Et j'ai peur qu'il y ait un problème quand je vais m'actualiser car le nouveau contrat n'est toujours pas enregistré 

Je les ai appelé ce matin 
Réponse : il y a du retard dans le traitement 

Pfffffffffff


----------



## isa19 (26 Septembre 2022)

Comme vous j'ai un nouveau contrat u 19 septembre, je lai envoyé directement à mon conseiller c'est ce qui m'a été conseillé par eux-même comme ça a ne passe pas par "des plateaux" de traitement.


----------



## Nanou91 (26 Septembre 2022)

J'ai envoyé un contrat le 31 Août (commencé le 31)... Toujours pas traité.

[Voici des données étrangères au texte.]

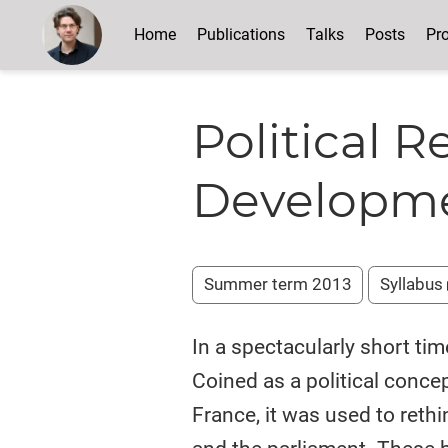
Home
Publications
Talks
Posts
Pro
Political R
Developme
Summer term 2013
Syllabus
In a spectacularly short tim
Coined as a political conce
France, it was used to ret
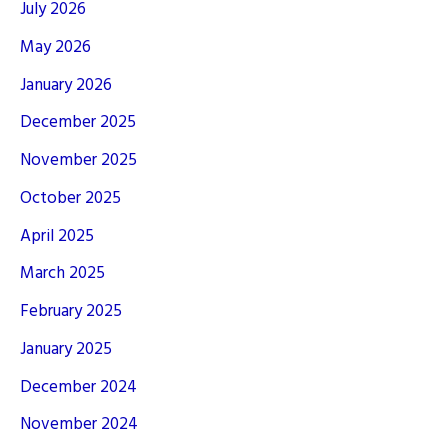
July 2026
May 2026
January 2026
December 2025
November 2025
October 2025
April 2025
March 2025
February 2025
January 2025
December 2024
November 2024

Pourtant ils ont traité le BS d'août de cet employeur et j'ai eu mon ARE


----------



## assmatzam (27 Septembre 2022)

Bon ça me rassure


----------



## Tatynou1 (27 Septembre 2022)

moi j'ai envoyé mon nouveau contrat (qui comporte 22 pages) via le site polemploi.

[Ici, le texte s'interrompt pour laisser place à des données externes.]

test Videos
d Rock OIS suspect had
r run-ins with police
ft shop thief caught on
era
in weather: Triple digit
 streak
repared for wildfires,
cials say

Quelques jours + tard, j'ai reçu un mail de ma conseillère comme quoi EXCEPTIONNELLEMENT ils prenaient en compte mon contrat !!! et que la prochaine fois ils ne le feraient PAS !!!
je vous explique pourquoi : comme moi vous avez sûrement vu que l'on ne peut PAS envoyé + de 8 pages en même temps ; donc pour qu'ils aient mon contrat de 22 pages j'ai fait 3 envois (obligé ! 1 envoi pour 8 pages, 1 autre pour 8 autres pages et puis enfin 6 pages).

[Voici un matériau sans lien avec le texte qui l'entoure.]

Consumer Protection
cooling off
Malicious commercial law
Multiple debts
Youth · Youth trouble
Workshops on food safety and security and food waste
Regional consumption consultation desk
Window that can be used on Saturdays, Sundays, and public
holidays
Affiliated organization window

Je lui ai renvoyé un mail pour lui demander COMMENT envoyer 22 pages en 1 SEUL envoi de 8 pages ???? 🤔🤔🤔
eh ben vous savez quoi : réponse automatique " la discussion avec votre conseiller est clotûrée" !!! 😫😫😬😬😮😮

bon au prochain contrat j'irai leur déposer en main "propre" ..... l'agence est à une 1/2h de chez moi pffffffffffffffffff


----------



## Nanou91 (27 Septembre 2022)

Il n'y a pas besoin d'envoyer 22 pages. Juste celles qui reprennent les éléments essentiels : Employeur, Employée, type de contrat, montant du contrat, date de début, horaires.
Pour ma part, en plus du contrat principal, je fais un contrat secondaire résumé sur 1 page pour POLE EMPLOI. Et ça leur suffit largement


----------



## isa19 (27 Septembre 2022)

Bonjour,
 oui perso j'envoie tjours les 3 premieres pages c'est tout.


----------



## Tatynou1 (27 Septembre 2022)

ah ok  merci les filles 🌺


----------



## Nanou91 (28 Septembre 2022)

Bon ! Pour le moment, ZEN POLE EMPLOI est toujours actif dans mon département pour le mois de Septembre. J'ai pu m'y actualiser.
On verra combien de temps il sera encore opérationnel avant d'être supprimé.


----------



## assmatzam (28 Septembre 2022)

Idem 
Ici dans le Val de Marne ca fonctionne toujours
Je viens tous juste de faire mon actualisation


----------



## Nounousand02 (28 Septembre 2022)

Moi  sa ne fonctionne plus depuis fin juin . Je suis  de l 'Aisne


----------



## assmatzam (28 Septembre 2022)

@Nounousand02

Et quand tu cliques sur pouquoi je n'ai p'us accès à Zen ça t'indique quoi comme raison


----------



## Nounousand02 (28 Septembre 2022)

@assmatzam .voici ce que sa me dis


----------



## Tatynou1 (29 Septembre 2022)

toujours en fonctionnement dans la Sarthe


----------